Monitor web server logs for GET requests to modules/backup/actions.php containing the op=getfile parameter combined with ../ sequences in the file parameter. Search for patterns like file=../../ or file=../../../etc/passwd. Log all backup downloads, including the user account, timestamp, and requested file path. Consider deploying a Web Application Firewall (WAF) rule to block requests to that endpoint containing directory traversal patterns. Alert on any failed authentication attempts followed by successful downloads, which may indicate credential compromise.

Why prioritize this

Although CVSS scores a MEDIUM 6.5, prioritization should reflect your actual data sensitivity and authentication posture.

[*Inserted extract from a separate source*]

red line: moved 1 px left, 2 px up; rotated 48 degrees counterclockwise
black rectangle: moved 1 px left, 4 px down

If sensitive system files, credentials, or customer data are stored on the same server, prioritize patching within 30 days. If user account compromise is common in your environment, treat this higher. The presence of authentication reduces the risk surface compared to unauthenticated flaws, but insider risk and compromised accounts are real threats.

Risk score, explained

CVSS 3.1/6.5 reflects: Network-accessible attack vector (AV:N) with low attack complexity (AC:L), requiring low privilege via login (PR:L), no user interaction (UI:N), and impact confined to confidentiality (C:H/I:N/A:N). The mandatory authentication prerequisite prevents the score from reaching 9.0+, but the high confidentiality impact prevents it from falling below 6.0. In your context, adjust based on how many employees have Open STA Manager access and whether sensitive files reside on the server.

Frequently asked questions

Do I need to be an administrator to exploit this vulnerability?

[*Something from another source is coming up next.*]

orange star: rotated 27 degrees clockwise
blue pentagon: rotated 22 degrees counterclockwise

No. Any authenticated user of Open STA Manager can attempt the attack, not just administrators. This widens the risk if user accounts are shared, compromised, or belong to disgruntled employees.

What files could an attacker access?

An attacker can access any file that the web server process has permission to read. This typically includes application configuration files, database credentials, private keys, backup files, and potentially system files like /etc/passwd on Linux systems. The exact scope depends on file permissions and deployment architecture.

Is there a workaround if I cannot patch immediately?

Yes. Disable or restrict access to the modules/backup/actions.php endpoint via web server configuration or firewall rules. Limit backup download functionality to a specific IP range or VPN. Implement strong authentication and monitor for suspicious access patterns. These are temporary measures only—patching is the proper fix.

Why isn't this vulnerability on the CISA KEV catalog?

Not all vulnerabilities are actively exploited in the wild or meet CISA's other inclusion criteria. Lack of KEV status does not mean the vulnerability is low-risk in your environment; prioritize based on your actual exposure and data sensitivity.

This analysis is based on publicly available information as of the publication date. Verify all patch version numbers and remediation steps against official vendor advisories before implementation. No exploit code or weaponized proof-of-concept is provided. Security risk and business impact vary by organization; tailor prioritization to your specific deployment, data sensitivity, and threat model. This page is for informational purposes and does not constitute professional security advice. Consult your security team and vendor documentation for definitive guidance. Source: NVD (public-domain), retrieved 2026-07-07. Analysis generated by SEC.co (claude-haiku-4-5).